[Exercise inputs]
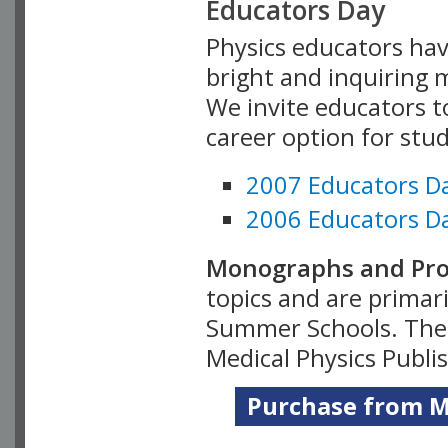
Educators Day
Physics educators hav
bright and inquiring m
We invite educators t
career option for stu
2007 Educators D
2006 Educators D
Monographs and Pro
topics and are primar
Summer Schools. Thes
Medical Physics Publi
Purchase from Me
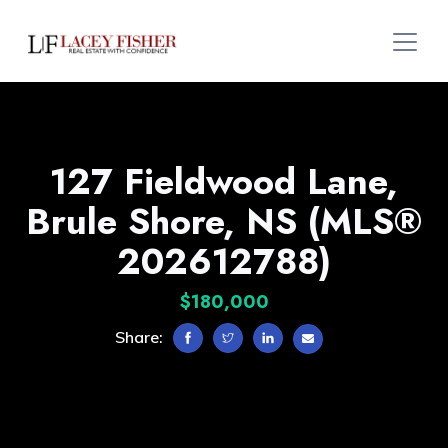
127 Fieldwood Lane,
Brule Shore, NS (MLS®
202612788)
$180,000
Share:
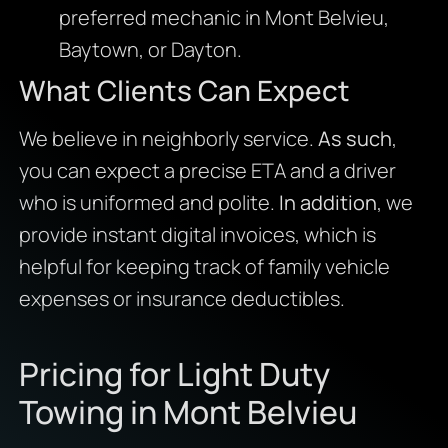
preferred mechanic in Mont Belvieu,
Baytown, or Dayton.
What Clients Can Expect
We believe in neighborly service.
As such
,
you can expect a precise ETA and a driver
who is uniformed and polite.
In addition
, we
provide instant digital invoices, which is
helpful for keeping track of family vehicle
expenses or insurance deductibles.
Pricing for Light Duty
Towing in Mont Belvieu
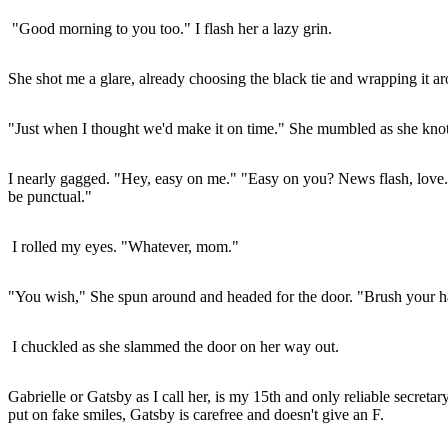
"Good morning to you too." I flash her a lazy grin.
She shot me a glare, already choosing the black tie and wrapping it a
"Just when I thought we'd make it on time." She mumbled as she knotte
I nearly gagged. "Hey, easy on me." "Easy on you? News flash, love. I'
be punctual."
I rolled my eyes. "Whatever, mom."
"You wish," She spun around and headed for the door. "Brush your ha
I chuckled as she slammed the door on her way out.
Gabrielle or Gatsby as I call her, is my 15th and only reliable secre
put on fake smiles, Gatsby is carefree and doesn't give an F.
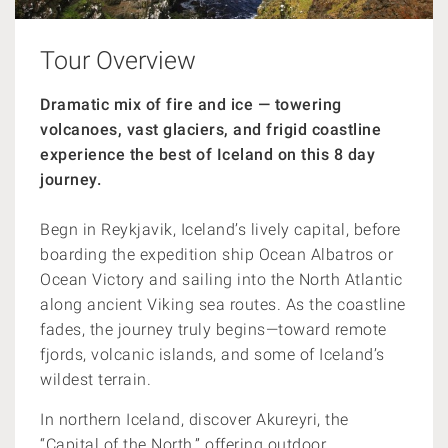
Tour Overview
Dramatic mix of fire and ice — towering
volcanoes, vast glaciers, and frigid coastline
experience the best of Iceland on this 8 day
journey.
Begn in Reykjavik, Iceland’s lively capital, before
boarding the expedition ship Ocean Albatros or
Ocean Victory and sailing into the North Atlantic
along ancient Viking sea routes. As the coastline
fades, the journey truly begins—toward remote
fjords, volcanic islands, and some of Iceland’s
wildest terrain.
In northern Iceland, discover Akureyri, the
“Capital of the North,” offering outdoor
[/Exercise inputs]
Exercise goal:
Please transcribe only the portion of the material that starts at the line containing "along ancient Viking" and runs through its last line, inclusive, exactly as given.

Answer for the task:
along ancient Viking sea routes. As the coastline
fades, the journey truly begins—toward remote
fjords, volcanic islands, and some of Iceland’s
wildest terrain.
In northern Iceland, discover Akureyri, the
“Capital of the North,” offering outdoor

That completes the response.